2)  Whitney is not afraid to be her own person.  In the age where kids become lemmings and judgement takes a back seat to what "every one else is doing" my beautiful daughter proved to me that she can stand on her own.

In the last year, her friends have discovered texting.  And, it is constant.  Day and night they are at it.  And I hope I don't sound mean, but it is just stupid.  A text saying "hey, want to hang out?" is perfectly fine.  But Whitney has described what the majority of her texts look like.  A sampling is in order:

Hey.
Text me.
What r u doing?
I'm bored.
What r u doing?
Text me.
T.
E.
X.
T.
M.
E.
Why don't u ever text me?
Is your iPod broken?
Did u turn your iPod off?
Is it lost?
R U there?
Where r u?
Text meeeeeeeeeeee!!!!!!!

Sometimes (not kidding) Whitney gets 40 texts like this every time she turns on her iPod.  Recently she was hanging out with a friend and they sat in front of the t.v. and her friend refused to talk but would only communicate by text.

A few weeks ago Whitney had a movie night at our house with a few of her friends.  Five minutes after the girls had all arrived, she ran into the kitchen where I was, grabbed a cute little basket and was off before I even had a chance to ask what she needed.  She came back a few minutes later--returned the basket to its spot.  Only, now instead of sitting empty, it was holding every one of her friends' phones.  No texting on her turf.  They were going to chat and laugh and snack and listen to music (did you know, you can listen to music without an iPod or phone?) and then watch their movie and they were going to do it all hands free.

And you know what else was beautiful?  She reminded me of my Dad.  Her Grandpa Hoopes.  He was as charming a man as you could ask for, pleasant to talk to, and had a way of giving you his undivided attention.  However, there were times in chats with friends, where he would call the shots.  Toward the end of his life, he didn't want his visits with friends and family to be meaningless conversations--he wanted to solidly communicate friendship, love, forgiveness and when he needed to steer conversations away from fivolous topics, he would say, "look, we're on my dime" and thus would reclaim the reigns, steering the conversation where he would.

Whitney, like her Grandpa Hoopes, can take the reigns.  And you know what--I like them in her hands.




Monday, January 14, 2013

The best policy.



What do you get when my blog goes private?  Well, for starters the enhanced experience of having to log in for viewing privileges.  Also?  Work out pictures.  Sweaty, red faced AND blurry.  Nice.  Matthew took these a couple of months ago when he was home sick one day.  It's a pretty true depiction of what my workouts look like these days.

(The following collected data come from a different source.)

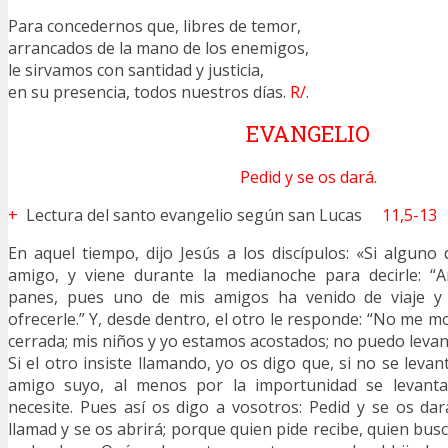
Para concedernos que, libres de temor,
arrancados de la mano de los enemigos,
le sirvamos con santidad y justicia,
en su presencia, todos nuestros días.
R/.
EVANGELIO
Pedid y se os dará.
+
Lectura del santo evangelio según san Lucas
11,5-13
En aquel tiempo, dijo Jesús a los discípulos: «Si alguno
amigo, y viene durante la medianoche para decirle: “
panes, pues uno de mis amigos ha venido de viaje 
ofrecerle.” Y, desde dentro, el otro le responde: “No me mo
cerrada; mis niños y yo estamos acostados; no puedo levan
Si el otro insiste llamando, yo os digo que, si no se levan
amigo suyo, al menos por la importunidad se levanta
necesite. Pues así os digo a vosotros: Pedid y se os dará
llamad y se os abrirá; porque quien pide recibe, quien busca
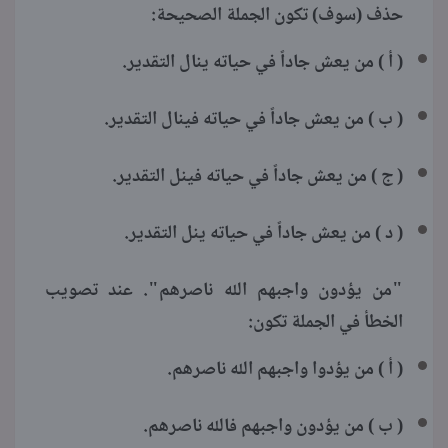
حذف (سوف) تكون الجملة الصحيحة:
( أ ) من يعش جاداً في حياته ينال التقدير.
( ب ) من يعش جاداً في حياته فينال التقدير.
( ج ) من يعش جاداً في حياته فينل التقدير.
( د ) من يعش جاداً في حياته ينل التقدير.
"من يؤدون واجبهم الله ناصرهم". عند تصويب
الخطأ في الجملة تكون:
( أ ) من يؤدوا واجبهم الله ناصرهم.
( ب ) من يؤدون واجبهم فالله ناصرهم.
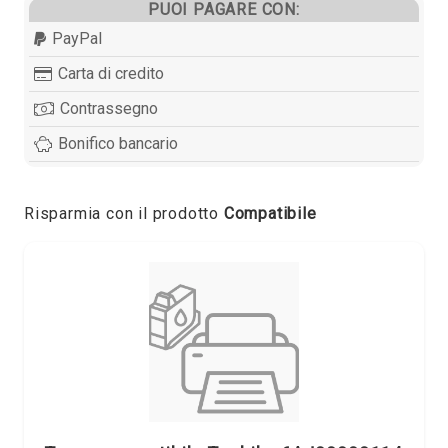
PUOI PAGARE CON:
PayPal
Carta di credito
Contrassegno
Bonifico bancario
Risparmia con il prodotto
Compatibile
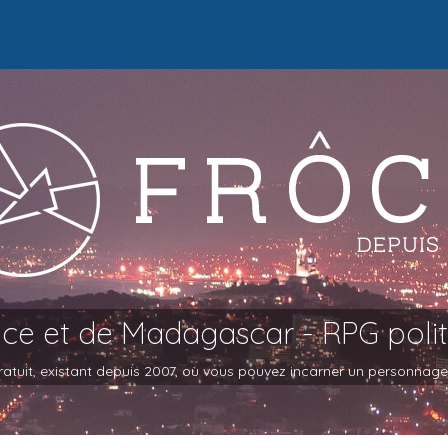
oce et de Madagascar - RPG poli
atuit, existant depuis 2007, où vous pouvez incarner un personnage et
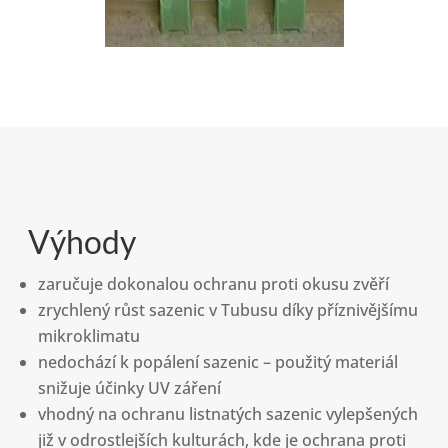
Výhody
zaručuje dokonalou ochranu proti okusu zvěří
zrychlený růst sazenic v Tubusu díky příznivějšímu
mikroklimatu
nedochází k popálení sazenic – použitý materiál
snižuje účinky UV záření
vhodný na ochranu listnatých sazenic vylepšených
již v odrostlejších kulturách, kde je ochrana proti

Recently, Matthew has been home sick again.  Last week he was home for three days and he's home again today.  The timing has been uncanny.  I'm in the post-Christmas, January resolution mode, which means that in the last week, I've actually been pretty good about doing a regular work out.  Matthew has been nearby for the last 3 workouts that I've done.  And, what you may or may not know about Matthew, is that I can always trust him for an honest (very honest) expression of his feelings.

In my first workout last week, he made me feel good.  "Mom, you don't need to work out so much.  You look great!" he said.  That just about made my day.

Next work out as he watched me mid jumping jack, "Mom, I sure hope you don't break the floor."

Today, a little sage advice.  "Your work out really doesn't help you lose weight, Mom.  You also have to eat right."

And, for the record, we've had several discussions about how being honest doesn't mean you are at liberty to say everything that pops into your head.

Even if it is true.

Also, for the record, I don't think there's ever been a day in my life where I really wanted an honest opinion.  I like them handed to me with a nice dose of sugar, thank you very much.

Thursday, August 30, 2012

And they're...off.

This morning as Matthew got ready for his first day of fifth grade, he did me a couple of favors.

First of all, he was just a little bit grumpy.  Every response he gave me was just a little bit sour, a slight bit sarcastic, or had a hint of edge.

Secondly, he combed his hair in his signature school boy style.  This summer, he had his annual buzz cut.  Summer is the one time every year that I let him shave off all his beautiful brown hair.  It ends up in a pile on my floor and I end up looking at him like he's a different kid for a while.  On Matthew, I like a school boy hair cut.  A far side part, a little water to set it in place, plenty of bang to push around on his forehead.  But this year, after his buzz cut grew out a little, he started spiking it.  He was suddenly interested in gel and combs and had this new thing going on.  But this morning, even though his hair is short and there's not a whole lot of bang to push around, he parted it on the side.  No hip spikes for the first day of school.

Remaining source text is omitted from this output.